> What the exercise asks
Make an exact transcript of the lines in the data below, starting with the one containing "Bookkeeping & Accounting" and going on through the one containing "laughing and joking", with both included and the pictures left out.

────────────────────

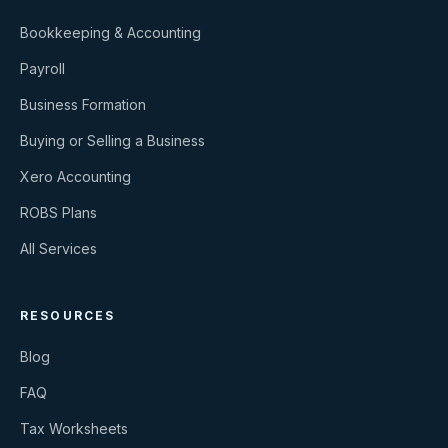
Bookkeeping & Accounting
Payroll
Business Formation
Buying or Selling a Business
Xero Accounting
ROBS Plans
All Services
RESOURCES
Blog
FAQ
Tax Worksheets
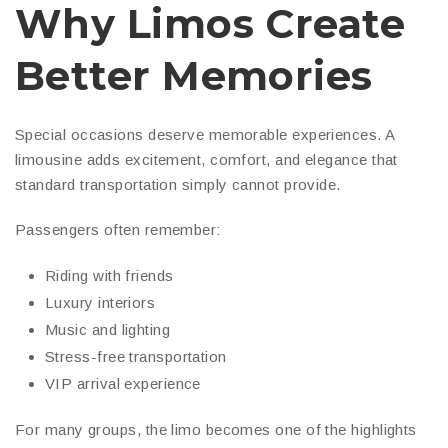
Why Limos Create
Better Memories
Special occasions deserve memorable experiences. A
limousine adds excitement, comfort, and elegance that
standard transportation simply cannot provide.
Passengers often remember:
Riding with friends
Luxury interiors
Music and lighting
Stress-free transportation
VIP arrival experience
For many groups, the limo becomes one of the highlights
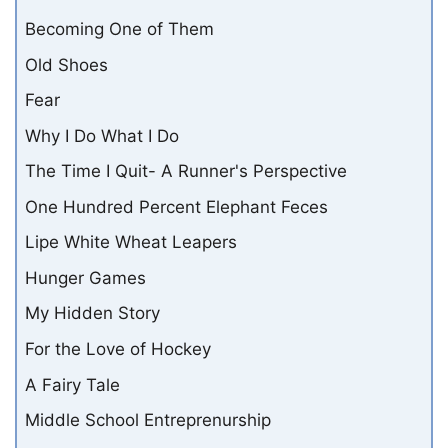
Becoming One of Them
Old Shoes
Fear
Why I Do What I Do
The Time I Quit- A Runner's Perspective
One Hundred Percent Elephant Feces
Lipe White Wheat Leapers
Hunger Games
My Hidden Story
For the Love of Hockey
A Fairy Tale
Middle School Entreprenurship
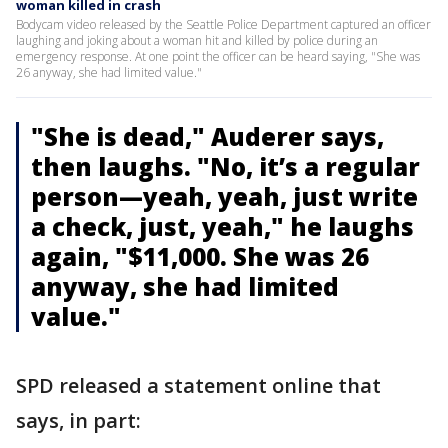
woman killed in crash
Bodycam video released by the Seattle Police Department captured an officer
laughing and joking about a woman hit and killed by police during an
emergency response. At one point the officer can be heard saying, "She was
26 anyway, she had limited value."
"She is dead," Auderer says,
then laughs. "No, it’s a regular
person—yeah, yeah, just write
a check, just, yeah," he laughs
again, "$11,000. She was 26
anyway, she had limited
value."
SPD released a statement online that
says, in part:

────────────────────

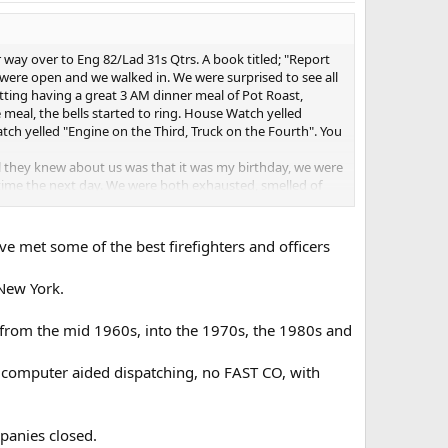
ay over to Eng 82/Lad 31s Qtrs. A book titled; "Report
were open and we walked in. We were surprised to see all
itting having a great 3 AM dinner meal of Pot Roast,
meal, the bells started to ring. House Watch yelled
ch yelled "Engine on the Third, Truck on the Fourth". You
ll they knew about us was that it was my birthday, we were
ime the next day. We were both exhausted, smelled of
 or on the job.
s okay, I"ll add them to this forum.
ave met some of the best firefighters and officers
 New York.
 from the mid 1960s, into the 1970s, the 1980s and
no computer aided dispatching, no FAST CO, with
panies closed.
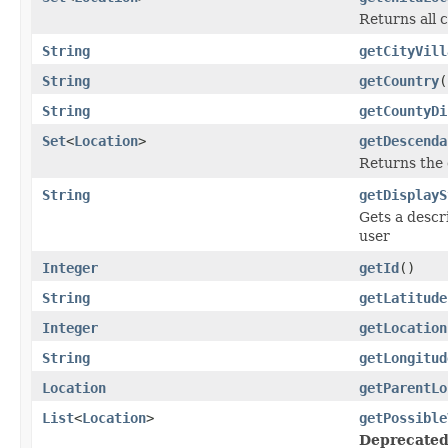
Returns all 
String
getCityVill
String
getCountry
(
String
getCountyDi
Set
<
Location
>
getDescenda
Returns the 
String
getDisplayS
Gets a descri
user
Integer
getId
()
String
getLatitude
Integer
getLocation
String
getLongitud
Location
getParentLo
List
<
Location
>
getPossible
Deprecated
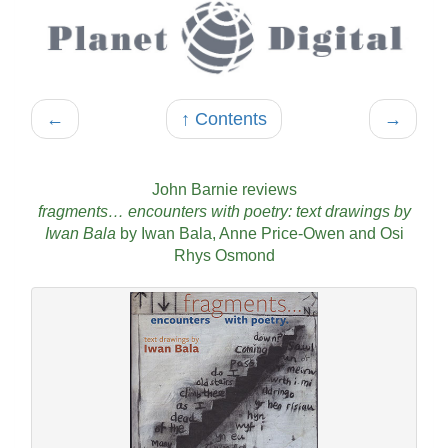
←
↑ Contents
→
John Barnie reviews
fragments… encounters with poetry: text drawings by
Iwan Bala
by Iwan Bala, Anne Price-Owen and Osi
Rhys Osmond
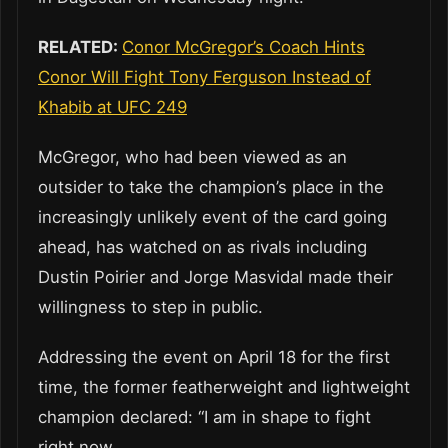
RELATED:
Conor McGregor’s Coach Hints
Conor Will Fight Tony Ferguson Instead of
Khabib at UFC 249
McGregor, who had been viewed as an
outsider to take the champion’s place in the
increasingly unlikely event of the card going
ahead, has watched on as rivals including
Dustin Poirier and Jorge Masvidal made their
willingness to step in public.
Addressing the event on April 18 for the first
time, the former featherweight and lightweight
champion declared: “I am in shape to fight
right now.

────────────────────

> Task solution
Bookkeeping & Accounting
Payroll
Business Formation
Buying or Selling a Business
Xero Accounting
ROBS Plans
All Services
RESOURCES
Blog
FAQ
Tax Worksheets
Why Limos Create
Better Memories
Special occasions deserve memorable experiences. A
limousine adds excitement, comfort, and elegance that
standard transportation simply cannot provide.
Passengers often remember:
Riding with friends
Luxury interiors
Music and lighting
Stress-free transportation
VIP arrival experience
For many groups, the limo becomes one of the highlights
Becoming One of Them
Old Shoes
Fear
Why I Do What I Do
The Time I Quit- A Runner's Perspective
One Hundred Percent Elephant Feces
Lipe White Wheat Leapers
Hunger Games
My Hidden Story
For the Love of Hockey
A Fairy Tale
Middle School Entreprenurship
woman killed in crash
Bodycam video released by the Seattle Police Department captured an officer
laughing and joking about a woman hit and killed by police during an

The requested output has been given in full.